Jacob Johnson

Jacob Johnson

Senior Software Engineer at Ethermed

Jacob is an Elixir developer based in Minneapolis with 8+ years building on the BEAM — from healthcare data platforms to astronomical computation engines. Currently a senior engineer at Ethermed, he is building Turning Sky Labs: a pure-Elixir engine that computes planetary positions from NASA/JPL ephemeris data and serves them as an MCP server for AI agents. He likes hard problems that make the BEAM do things it wasn’t designed for.

Talk:
Calculating the Sky in Pure Elixir

NASA’s Jet Propulsion Laboratory publishes the same ephemeris data used to navigate interplanetary missions - planetary positions for the entire solar system. I built an engine that computes these positions in real-time, from the original JPL data, in pure Elixir. No C bindings, no NIFs, no ports. Pattern matching, ETS, and OTP all the way down.

This talk starts with a live demo: a 3D celestial sphere in the browser (https://ex-ephemeris.fly.dev), computing real astronomy on a $7/month fly.io machine with BEAM VM telemetry visible alongside the planets. From there, I’ll explore the architecture decisions that made it possible - why GenServer-per-observer, why ETS as a scientific data store, why a pipeline with telemetry at every stage - and where it’s going: as an MCP server providing real-world astronomical data to AI agents.

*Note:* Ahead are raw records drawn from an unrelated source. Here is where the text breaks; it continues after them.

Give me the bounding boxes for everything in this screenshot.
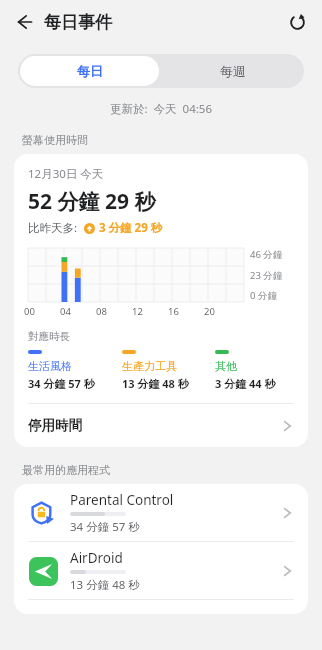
staticText: 螢幕使用時間 xyxy=(22,133,88,147)
staticText: 00 xyxy=(24,305,35,318)
button[interactable]: 每日 xyxy=(20,56,159,86)
staticText: 0 分鐘 xyxy=(250,289,277,302)
button[interactable]: Parental Control xyxy=(14,484,308,541)
staticText: 12 xyxy=(132,305,143,318)
staticText: 每週 xyxy=(220,63,246,79)
button[interactable]: 每週 xyxy=(161,54,304,88)
staticText: 每日事件 xyxy=(44,12,112,33)
staticText: 更新於: 今天 04:56 xyxy=(0,101,322,117)
staticText: AirDroid xyxy=(70,549,123,567)
staticText: 12月30日 今天 xyxy=(28,166,104,182)
staticText: 34 分鐘 57 秒 xyxy=(70,519,140,535)
staticText: 08 xyxy=(96,305,107,318)
staticText: 13 分鐘 48 秒 xyxy=(122,376,189,391)
staticText: 比昨天多: xyxy=(28,220,78,236)
staticText: 52 分鐘 29 秒 xyxy=(28,187,156,216)
staticText: 停用時間 xyxy=(28,417,283,434)
button[interactable]: Refresh xyxy=(280,5,314,39)
staticText: 34 分鐘 57 秒 xyxy=(28,376,95,391)
staticText: 16 xyxy=(168,305,179,318)
staticText: 20 xyxy=(204,305,215,318)
staticText: 46 分鐘 xyxy=(250,248,283,261)
staticText: Parental Control xyxy=(70,491,174,509)
staticText: 每日 xyxy=(77,63,103,79)
staticText: 生活風格 xyxy=(28,359,72,373)
staticText: 對應時長 xyxy=(28,330,70,343)
button[interactable]: Back xyxy=(8,6,40,38)
button[interactable]: 停用時間 xyxy=(14,404,308,447)
staticText: 3 分鐘 44 秒 xyxy=(215,376,276,391)
button[interactable]: AirDroid xyxy=(14,542,308,599)
staticText: 23 分鐘 xyxy=(250,269,283,282)
staticText: 其他 xyxy=(215,359,237,373)
staticText: 生產力工具 xyxy=(122,359,177,373)
staticText: 最常用的應用程式 xyxy=(22,463,110,477)
staticText: 3 分鐘 29 秒 xyxy=(99,220,163,236)
staticText: 13 分鐘 48 秒 xyxy=(70,577,140,593)
staticText: 04 xyxy=(60,305,71,318)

The BEAM wasn’t designed for scientific computing. I’ll show you why it should have been - and what becomes possible when you can compute the state of the sky for any observer, at any moment, and start correlating it with everything else.

Key takeaways:

  • Why the BEAM is a legitimate platform for scientific computing - demonstrated with a working engine and benchmarked against established tools like Swiss Ephemeris and Python’s Skyfield for both accuracy and performance
  • Architecture patterns for real-time scientific streaming: GenServer-per-observer, ETS as a hot-path data store, pipeline composition with telemetry at every stage boundary
  • How to handle computationally intensive workloads on a single fly.io machine — 10 Hz streaming, backpressure via mailbox depth, and what the BEAM gives you for free (supervision, fault tolerance, graceful degradation) that C and Python libraries don’t
  • Where domain-specific Elixir engines are going - a look at serving real-world computation through MCP for the emerging agent ecosystem

Target audience:

  • Intermediate to advanced Elixir developers curious about pushing the BEAM beyond web applications. Developers who’ve wondered whether Elixir can handle computationally intensive, real-time workloads. Anyone interested in what OTP patterns look like when applied to scientific computing instead of web requests. No astronomy background needed - the patterns are universal, the domain is just uncommonly interesting.